10. Verder heeft voor de strafmotivering te gelden, dat zij begrijpelijk moet zijn in het licht van wat is vastgesteld, uit de stukken blijkt en/of ten processe is aangevoerd.(5) De strafmotivering van het Hof, hierboven onder 4 weergegeven, bevat als ik het goed zie een contradictie. Het gaat mij om de volgende passage: "Gezien het bovenstaande is het hof van oordeel dat volstaan kan worden met een straf die niet inhoudt dat verdachte naar de gevangenis moet. Het hof acht een gevangenisstraf van 6 maanden waarvan 3 maanden voorwaardelijk (...) passend en geboden." Het Hof legt een deels onvoorwaardelijke gevangenisstraf op, maar is tevens van oordeel dat verzoeker niet naar de gevangenis moet. Vervolgens overweegt het Hof dat het er bij deze strafoplegging vanuit gaat dat de onvoorwaardelijke gevangenisstraf, in overeenstemming met de gebruikelijke praktijk, zal worden tenuitvoergelegd in de vorm van elektronische detentie. Het Hof lijkt hiermee niet slechts een wens te uiten, gezien zijn oordeel dat volstaan kan worden met een straf die niet inhoudt dat verzoeker naar de gevangenis moet. Naar het mij voorkomt is op grond van het voorgaande de strafmotivering dan ook onbegrijpelijk, althans niet zonder meer begrijpelijk.
11. Het middel slaagt.
12. Ambtshalve gronden waarop Uw Raad de aangevallen beslissing zou moeten vernietigen heb ik niet aangetroffen.

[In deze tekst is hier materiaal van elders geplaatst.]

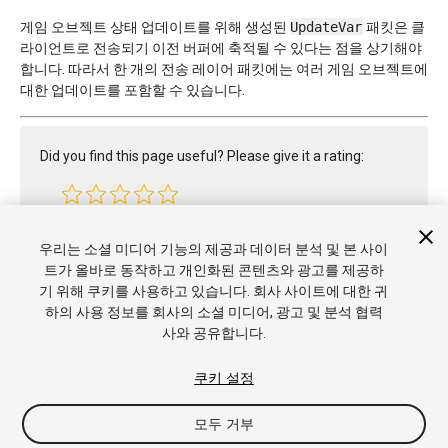
게임 오브젝트 상태 업데이트를 위해 생성된
UpdateVar
패킷은 클
라이언트로 전송되기 이전 버퍼에 축적될 수 있다는 점을 상기해야
합니다. 따라서 한 개의 전송 레이어 패킷에는 여러 게임 오브젝트에
대한 업데이트를 포함할 수 있습니다.
Did you find this page useful? Please give it a rating:
Report a problem on this page
우리는 소셜 미디어 기능의 제공과 데이터 분석 및 본 사이
트가 올바로 동작하고 개인화된 콘텐츠와 광고를 제공하
기 위해 쿠키를 사용하고 있습니다. 회사 사이트에 대한 귀
하의 사용 정보를 회사의 소셜 미디어, 광고 및 분석 협력
사와 공유합니다.
쿠키 설정
모두 거부
Copyright © 2019 Unity Technologies. Publication 2018.4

13. Deze conclusie strekt tot vernietiging van het bestreden arrest en terugwijzing naar het Gerechtshof Arnhem teneinde op het bestaande hoger beroep opnieuw te worden berecht en afgedaan.
De Procureur-Generaal
bij de Hoge Raad der Nederlanden
A-G
1 Kennelijk een verschrijving van het Hof. Ik lees verbeterd: "taakstraf".
2 Stcrt. 2009, nr. 16442.
3 Stcrt. 2010, nr. 10014.
4 HR 26 februari 2002, LJN AD8881 (r.o. 3.3) en HR 25 maart 2003, LJN AF4212 (r.o. 3.6).
5 A.J.A. van Dorst, Cassatie in strafzaken, zesde druk, 2009, p. 266. Vgl. HR 7 november 1995, LJN AC0054, NJ 1996/166 en HR 26 november 2002, LJN AE8903, NJ 2003/86.